San Francisco Bay ferry terminal located in Oakland, California

The Oakland Ferry Terminal (also known as Clay Street Ferry Terminal and Jack London Square Ferry Terminal) is a ferry terminal on the San Francisco Bay, located in Jack London Square in Oakland, California.

==History==
===Origins===
The terminal opened in the twentieth century to provide a commute option for passengers headed to San Francisco across the bay. It was predated by numerous passenger, cargo, and vehicle ferries that connected the mainland with San Francisco's rather isolated peninsula before the advent of numerous bridges crossing the bay. The ferries declined upon the opening of the Oakland-San Francisco Bay Bridge but as traffic and time increased a water crossing service was reborn.

===Rebirth===
The service was created by pressure from the community to have a ferry service similar to that offered from Marin County to San Francisco's north. Their ferry service declined after the opening of bridges and although routes and terminals were closed, streamlined, or eliminated - the service was never abandoned. This was much to the benefit of the waterfront communities of that region.

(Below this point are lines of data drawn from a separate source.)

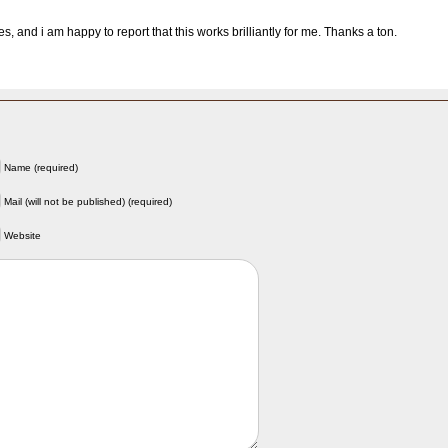
, and i am happy to report that this works brilliantly for me. Thanks a ton.
Name (required)
Mail (will not be published) (required)
Website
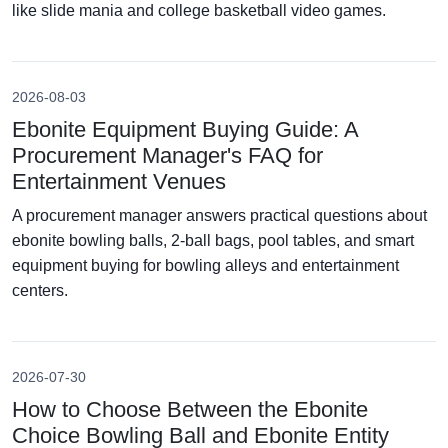
like slide mania and college basketball video games.
2026-08-03
Ebonite Equipment Buying Guide: A
Procurement Manager's FAQ for
Entertainment Venues
A procurement manager answers practical questions about
ebonite bowling balls, 2-ball bags, pool tables, and smart
equipment buying for bowling alleys and entertainment
centers.
2026-07-30
How to Choose Between the Ebonite
Choice Bowling Ball and Ebonite Entity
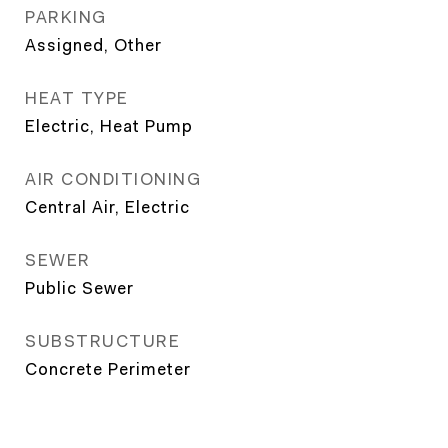
PARKING
Assigned, Other
HEAT TYPE
Electric, Heat Pump
AIR CONDITIONING
Central Air, Electric
SEWER
Public Sewer
SUBSTRUCTURE
Concrete Perimeter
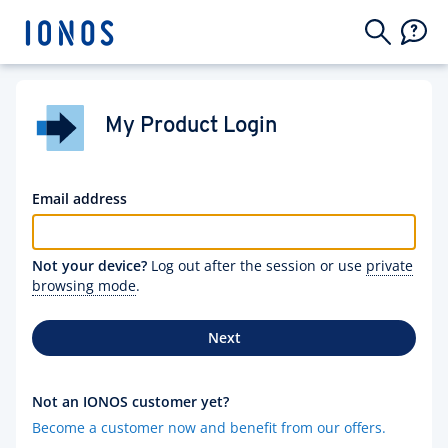
My Product Login
Email address
Not your device?
Log out after the session or use
private
browsing mode
.
Next
Not an IONOS customer yet?
Become a customer now and benefit from our offers.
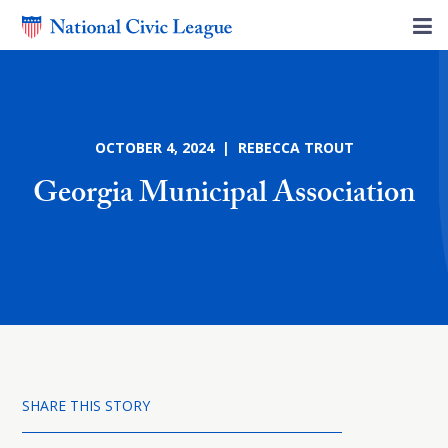
OCTOBER 4, 2024 | REBECCA TROUT
Georgia Municipal Association
SHARE THIS STORY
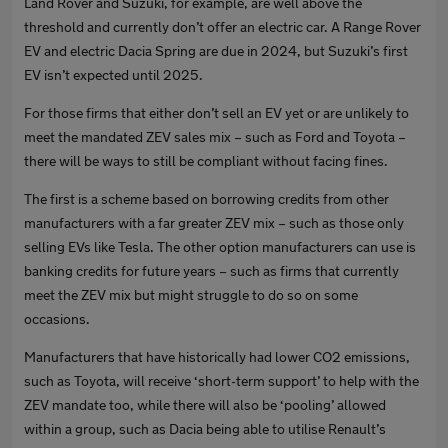
Land Rover and Suzuki, for example, are well above the
threshold and currently don’t offer an electric car. A Range Rover
EV and electric Dacia Spring are due in 2024, but Suzuki’s first
EV isn’t expected until 2025.
For those firms that either don’t sell an EV yet or are unlikely to
meet the mandated ZEV sales mix – such as Ford and Toyota –
there will be ways to still be compliant without facing fines.
The first is a scheme based on borrowing credits from other
manufacturers with a far greater ZEV mix – such as those only
selling EVs like Tesla. The other option manufacturers can use is
banking credits for future years – such as firms that currently
meet the ZEV mix but might struggle to do so on some
occasions.
Manufacturers that have historically had lower CO2 emissions,
such as Toyota, will receive ‘short-term support’ to help with the
ZEV mandate too, while there will also be ‘pooling’ allowed
within a group, such as Dacia being able to utilise Renault’s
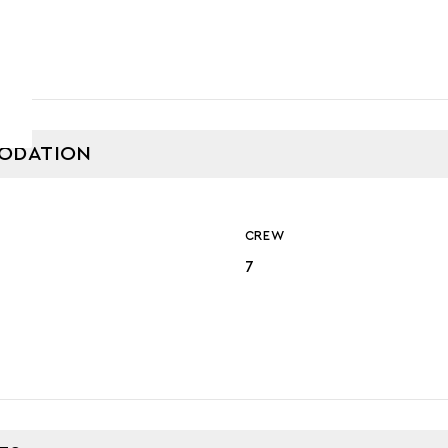
ODATION
CREW
7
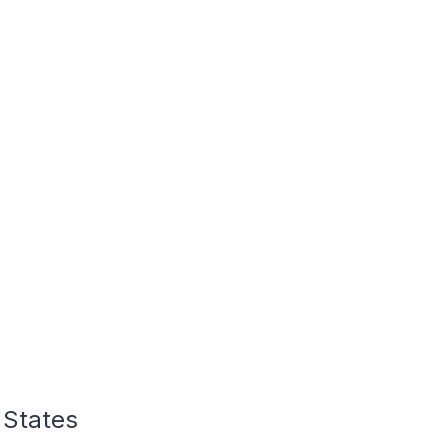
 States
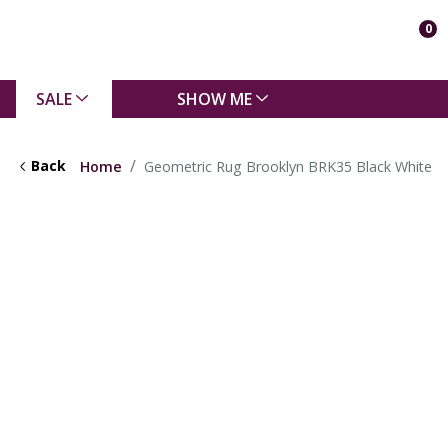
0
SALE
SHOW ME
Back
Home
Geometric Rug Brooklyn BRK35 Black White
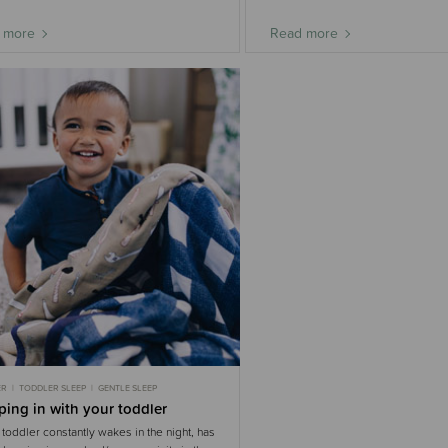
 more
Read more
ER
TODDLER SLEEP
GENTLE SLEEP
ing in with your toddler
r toddler constantly wakes in the night, has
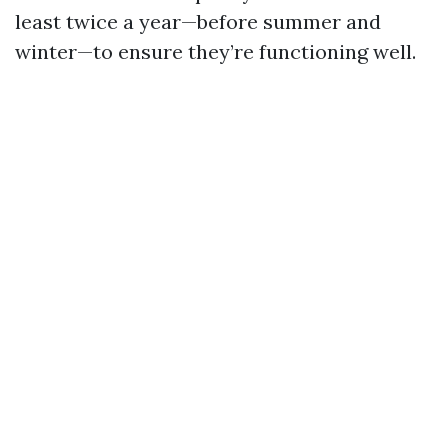
least twice a year—before summer and
winter—to ensure they’re functioning well.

Oakland also presented the unique challenge of an adjacent island, the city of Alameda being located just hundreds of feet away with only one congested roadway tunnel linking the city's downtown and business core to the island's population centers directly. The Oakland Alameda Estuary presented many unique localized peculiarities. It is a major shipping channel and the shipping traffic of the Port of Oakland along with a highly developed shoreline prohibited a new bridge. Another fact, tunneling in an earthquake and liquefaction plagued region is extremely expensive for a rather poor community. Lastly what remains of the wetlands of the once large estuarine habitat is fervently protected by locals in order to preserve wildlife in addition to flood and pollution controls offered by these natural tidal flats and shoreline vegetation.

===Ferry===
For these reasons a service was established between a new Alameda Ferry Terminal and Oakland with continuing commuter service to the San Francisco Ferry Building and also Fisherman's Wharf at Pier 41. When the new shoreside Oracle Park opened season service was added in addition to expedition service to Angel Island State Park. In 2012 service was added to a new South San Francisco Ferry Terminal at the Oyster Point marina and park.